Puede. Pero el niño malcriado ha sacado unas suaves y algo traidoras garras. Durante la guerra se marcharon del emirato 200.000 palestinos (de los 450.000 que habían nacido o establecido su hogar en Kuwait). Los kuwaitíes pretenden ahora librarse de muchos de los que quedan. Olvidan que sin ellos el desarrollo kuwaltí no habría sido posible, que, negándoles derecho a nacionalizarse o a poseer propiedades, su esfuerzo ha sido peor que mal pagado y que, además, no son culpables de que Arafat se pusiera de parte de Sadam. (Aunque, tal vez, a la vista del trato que reciben, su oposición al Gobiernol esté más que justificada).

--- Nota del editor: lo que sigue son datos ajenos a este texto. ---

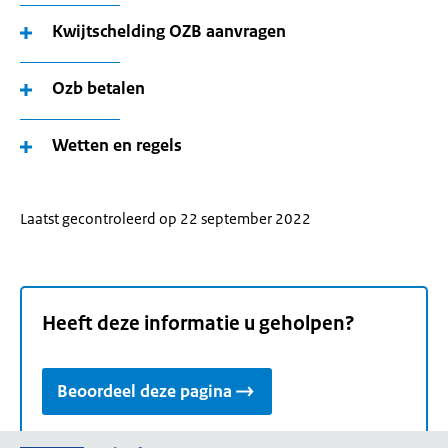
pijltoetsen
Kwijtschelding OZB aanvragen
om
uw
Ozb betalen
woonplaats
te
Wetten en regels
selecteren.
Laatst gecontroleerd op 22 september 2022
Heeft deze informatie u geholpen?
Beoordeel deze pagina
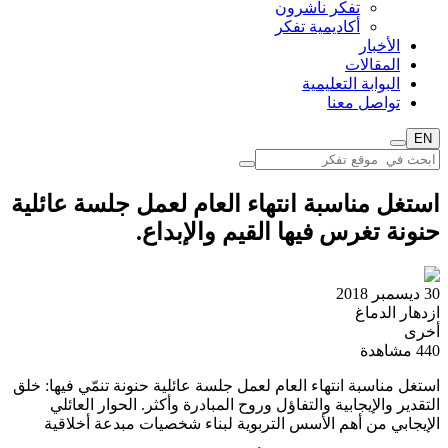
تفكر ناشرون
أكاديمية تفكر
الأخبار
المقالات
البوابة التعليمية
تواصل معنا
EN
استغل مناسبة انتهاء العام لعمل جلسة عائلية
حنونة تغرس فيها القيم والإبداع.
30 ديسمبر 2018
ازدهار الدماغ
أخرى
440
مشاهدة
استغل مناسبة انتهاء العام لعمل جلسة عائلية حنونة تنمّي فيها: خلق
التقدير والإيجابية والتفاؤل وروح المبادرة وأكثر. الحوار العائلي
الإيجابي من أهم الأسس التربوية لبناء شخصيات مبدعة أخلاقية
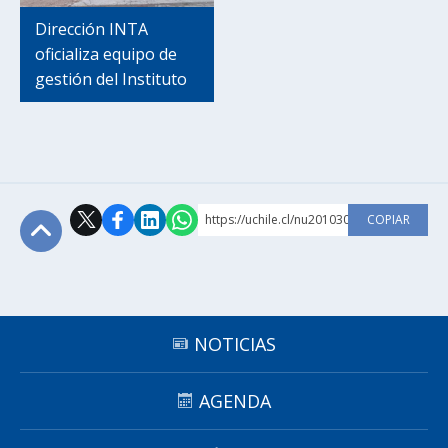
Dirección INTA
oficializa equipo de
gestión del Instituto
https://uchile.cl/nu201030
COPIAR
Subir
NOTICIAS
AGENDA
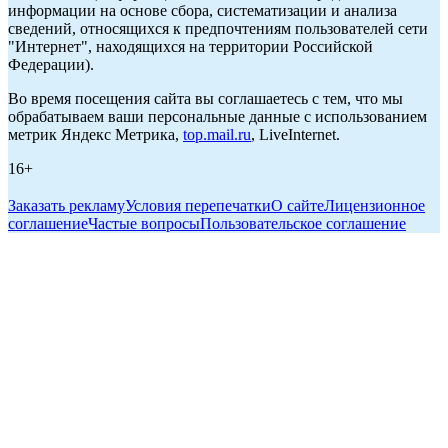
информации на основе сбора, систематизации и анализа
сведений, относящихся к предпочтениям пользователей сети
"Интернет", находящихся на территории Российской
Федерации).
Во время посещения сайта вы соглашаетесь с тем, что мы
обрабатываем ваши персональные данные с использованием
метрик Яндекс Метрика,
top.mail.ru
, LiveInternet.
16+
Заказать рекламу
Условия перепечатки
О сайте
Лицензионное
соглашение
Частые вопросы
Пользовательское соглашение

Peor aún. Desde la liberación de la capital, bandas de kuwaitíes, muchas veces uniformados, se dedican a detener arbitrariamente a sospechosos de colaboracionismo (sobre todo palestinos), a torturarlos y a ejecutarlos fríamente, tomándose así la justicia por su mano. Desmintiendo la afirmación oficial de que se trataba de bandas de incontrolados, las autoridades norteamericanas, Amnistía Internacional y periodistas, sobre todo británicos, han demostrado que se trataba. de unidades militares más o rnenos formales y hasta directamente emparentadas con la familia reinante. La confusión se incrementa con el hecho de que alguno de tales elementos criminales, autoelevado a la categoría de héroe riacional, procede de las bandas de resistencia interna, activas durante la presencia militar iraquí, que acusan a los Sabaj de molicie y despotismo.

Es triste que la conmoción mundial producida por la crisis del Golfo, las esperanzas de un nuevo orden internacional, el generoso esfuerzo de todos por enderezar la situación, acaben en este espúreo ratón parido en la montaña de la buena voluntad. Al defraudar nuestras esperanzas de justicia, Kuwait no sólo nos está engañando. Nos avergüenza.